EXERCISE DESCRIPTION:
Output the listing below, keeping each line exactly as it stands.

= = = = =

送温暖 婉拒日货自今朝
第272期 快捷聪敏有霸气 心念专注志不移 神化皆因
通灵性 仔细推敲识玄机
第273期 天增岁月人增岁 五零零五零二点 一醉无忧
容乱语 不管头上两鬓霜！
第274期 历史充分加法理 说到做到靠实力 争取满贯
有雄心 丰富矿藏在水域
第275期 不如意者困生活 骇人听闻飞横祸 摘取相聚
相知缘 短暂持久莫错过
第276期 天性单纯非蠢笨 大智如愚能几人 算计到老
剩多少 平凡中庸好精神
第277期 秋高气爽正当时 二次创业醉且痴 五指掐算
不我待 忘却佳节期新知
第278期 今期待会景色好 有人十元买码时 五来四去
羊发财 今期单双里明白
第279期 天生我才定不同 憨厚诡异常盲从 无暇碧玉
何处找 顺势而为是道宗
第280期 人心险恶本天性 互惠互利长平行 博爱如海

= = = = =

RESULT:
送温暖 婉拒日货自今朝
第272期 快捷聪敏有霸气 心念专注志不移 神化皆因
通灵性 仔细推敲识玄机
第273期 天增岁月人增岁 五零零五零二点 一醉无忧
容乱语 不管头上两鬓霜！
第274期 历史充分加法理 说到做到靠实力 争取满贯
有雄心 丰富矿藏在水域
第275期 不如意者困生活 骇人听闻飞横祸 摘取相聚
相知缘 短暂持久莫错过
第276期 天性单纯非蠢笨 大智如愚能几人 算计到老
剩多少 平凡中庸好精神
第277期 秋高气爽正当时 二次创业醉且痴 五指掐算
不我待 忘却佳节期新知
第278期 今期待会景色好 有人十元买码时 五来四去
羊发财 今期单双里明白
第279期 天生我才定不同 憨厚诡异常盲从 无暇碧玉
何处找 顺势而为是道宗
第280期 人心险恶本天性 互惠互利长平行 博爱如海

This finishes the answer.